_Provided records_.
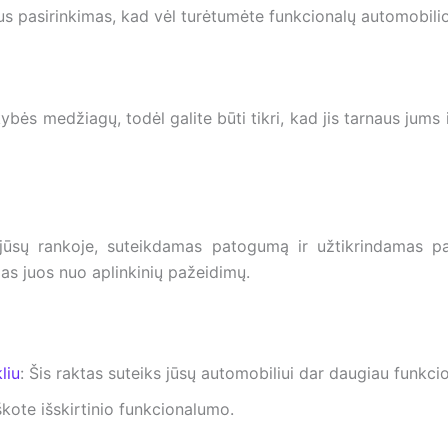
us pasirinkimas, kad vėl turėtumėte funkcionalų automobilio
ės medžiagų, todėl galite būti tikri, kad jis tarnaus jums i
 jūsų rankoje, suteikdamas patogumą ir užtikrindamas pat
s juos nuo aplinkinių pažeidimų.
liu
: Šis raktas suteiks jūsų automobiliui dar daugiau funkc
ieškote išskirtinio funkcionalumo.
==
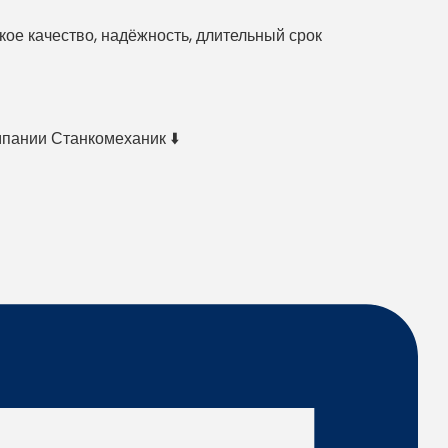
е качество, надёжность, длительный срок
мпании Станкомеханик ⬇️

_Problem statement_. Within the listing above, locate the line containing "us pasirinkimas, kad" and the line containing "ieškote išskirtinio funkcionalumo.". Reproduce those two lines and all lines between them exactly, with nothing added.

_Answer to this problem_.
us pasirinkimas, kad vėl turėtumėte funkcionalų automobilio
ės medžiagų, todėl galite būti tikri, kad jis tarnaus jums i
 jūsų rankoje, suteikdamas patogumą ir užtikrindamas pat
s juos nuo aplinkinių pažeidimų.
liu
: Šis raktas suteiks jūsų automobiliui dar daugiau funkc
ieškote išskirtinio funkcionalumo.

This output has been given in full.